EXERCISE GOAL ▸ The reply to the records below should contain exactly the lines from the line with "Kiiged (109, 319)" through the line with "[tab] (520, 873)", and nothing besides.

(Stored data)
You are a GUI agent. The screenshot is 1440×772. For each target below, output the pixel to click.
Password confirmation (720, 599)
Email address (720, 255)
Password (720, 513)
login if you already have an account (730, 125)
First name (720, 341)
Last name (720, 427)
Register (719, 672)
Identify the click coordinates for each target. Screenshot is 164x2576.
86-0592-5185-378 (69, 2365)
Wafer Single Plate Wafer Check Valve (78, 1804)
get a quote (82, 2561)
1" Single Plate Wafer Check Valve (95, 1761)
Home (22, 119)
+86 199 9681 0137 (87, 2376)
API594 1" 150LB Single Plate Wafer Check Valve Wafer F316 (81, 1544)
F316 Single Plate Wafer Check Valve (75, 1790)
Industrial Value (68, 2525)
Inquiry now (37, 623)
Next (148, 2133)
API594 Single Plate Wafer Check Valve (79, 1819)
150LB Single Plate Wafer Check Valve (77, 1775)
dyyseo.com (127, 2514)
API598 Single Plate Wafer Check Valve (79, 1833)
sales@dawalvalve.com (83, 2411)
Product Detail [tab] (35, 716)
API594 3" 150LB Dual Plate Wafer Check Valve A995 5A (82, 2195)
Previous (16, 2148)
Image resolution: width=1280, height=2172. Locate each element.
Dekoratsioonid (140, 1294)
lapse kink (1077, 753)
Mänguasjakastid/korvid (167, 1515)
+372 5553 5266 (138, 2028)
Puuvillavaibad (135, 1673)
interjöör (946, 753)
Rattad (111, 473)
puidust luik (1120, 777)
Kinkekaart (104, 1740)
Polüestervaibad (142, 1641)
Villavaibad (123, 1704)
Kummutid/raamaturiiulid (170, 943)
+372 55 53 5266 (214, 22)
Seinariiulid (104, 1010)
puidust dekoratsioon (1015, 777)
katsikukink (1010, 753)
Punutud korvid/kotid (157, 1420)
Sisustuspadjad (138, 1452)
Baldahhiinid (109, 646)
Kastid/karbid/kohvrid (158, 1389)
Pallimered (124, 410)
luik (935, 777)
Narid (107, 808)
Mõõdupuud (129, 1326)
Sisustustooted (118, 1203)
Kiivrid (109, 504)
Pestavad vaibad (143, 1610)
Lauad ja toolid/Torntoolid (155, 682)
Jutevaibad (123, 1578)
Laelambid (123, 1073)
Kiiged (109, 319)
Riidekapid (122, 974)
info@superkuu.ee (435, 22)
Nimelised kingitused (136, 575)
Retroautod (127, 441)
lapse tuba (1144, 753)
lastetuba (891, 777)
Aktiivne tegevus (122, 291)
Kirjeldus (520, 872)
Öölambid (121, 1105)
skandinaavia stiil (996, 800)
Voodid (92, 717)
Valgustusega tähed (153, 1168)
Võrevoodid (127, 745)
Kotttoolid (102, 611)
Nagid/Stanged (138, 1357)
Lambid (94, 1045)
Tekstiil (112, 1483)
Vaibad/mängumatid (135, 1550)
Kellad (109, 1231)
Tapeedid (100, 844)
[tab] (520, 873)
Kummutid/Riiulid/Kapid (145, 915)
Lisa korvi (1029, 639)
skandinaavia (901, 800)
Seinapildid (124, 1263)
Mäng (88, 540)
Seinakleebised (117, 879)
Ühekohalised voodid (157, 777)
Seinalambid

YOUR RESPONSE ▸
Kiiged (109, 319)
Riidekapid (122, 974)
info@superkuu.ee (435, 22)
Nimelised kingitused (136, 575)
Retroautod (127, 441)
lapse tuba (1144, 753)
lastetuba (891, 777)
Aktiivne tegevus (122, 291)
Kirjeldus (520, 872)
Öölambid (121, 1105)
skandinaavia stiil (996, 800)
Voodid (92, 717)
Valgustusega tähed (153, 1168)
Võrevoodid (127, 745)
Kotttoolid (102, 611)
Nagid/Stanged (138, 1357)
Lambid (94, 1045)
Tekstiil (112, 1483)
Vaibad/mängumatid (135, 1550)
Kellad (109, 1231)
Tapeedid (100, 844)
[tab] (520, 873)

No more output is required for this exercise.